Problem to solve ::
Transcribe the data as written, minus images.

Exercise material ::
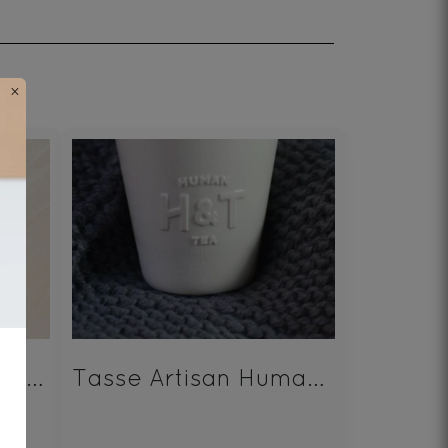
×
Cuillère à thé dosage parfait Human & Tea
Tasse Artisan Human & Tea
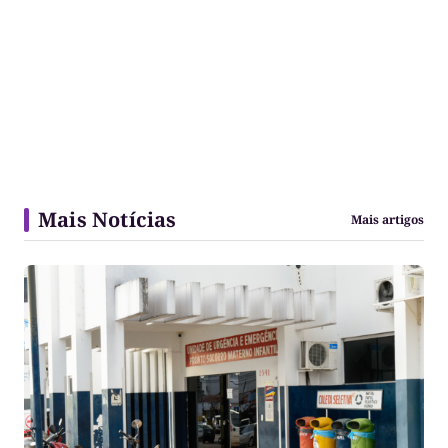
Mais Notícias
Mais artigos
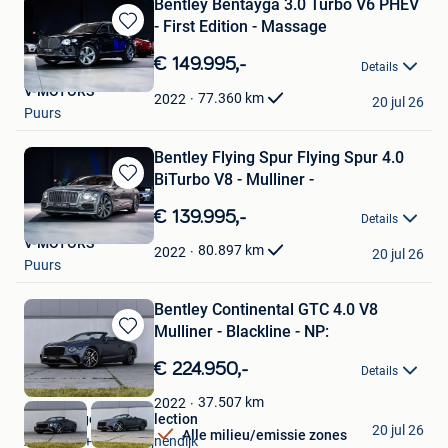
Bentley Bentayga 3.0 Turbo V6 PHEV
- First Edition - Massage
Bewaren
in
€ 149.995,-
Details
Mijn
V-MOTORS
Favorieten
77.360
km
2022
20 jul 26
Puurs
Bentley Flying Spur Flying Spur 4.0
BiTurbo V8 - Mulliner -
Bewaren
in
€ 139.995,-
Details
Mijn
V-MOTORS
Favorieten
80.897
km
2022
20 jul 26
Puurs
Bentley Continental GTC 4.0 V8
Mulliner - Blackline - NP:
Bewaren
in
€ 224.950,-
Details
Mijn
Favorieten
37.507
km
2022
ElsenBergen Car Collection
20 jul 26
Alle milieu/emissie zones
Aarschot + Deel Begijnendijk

Reply ::
×
Cuillère à thé dosage parfait Human & Tea
Tasse Artisan Human & Tea
Mais Notícias
Mais artigos
Bentley Bentayga 3.0 Turbo V6 PHEV
- First Edition - Massage
Bewaren
in
€ 149.995,-
Details
Mijn
V-MOTORS
Favorieten
77.360
km
2022
20 jul 26
Puurs
Bentley Flying Spur Flying Spur 4.0
BiTurbo V8 - Mulliner -
Bewaren
in
€ 139.995,-
Details
Mijn
V-MOTORS
Favorieten
80.897
km
2022
20 jul 26
Puurs
Bentley Continental GTC 4.0 V8
Mulliner - Blackline - NP:
Bewaren
in
€ 224.950,-
Details
Mijn
Favorieten
37.507
km
2022
ElsenBergen Car Collection
20 jul 26
Alle milieu/emissie zones
Aarschot + Deel Begijnendijk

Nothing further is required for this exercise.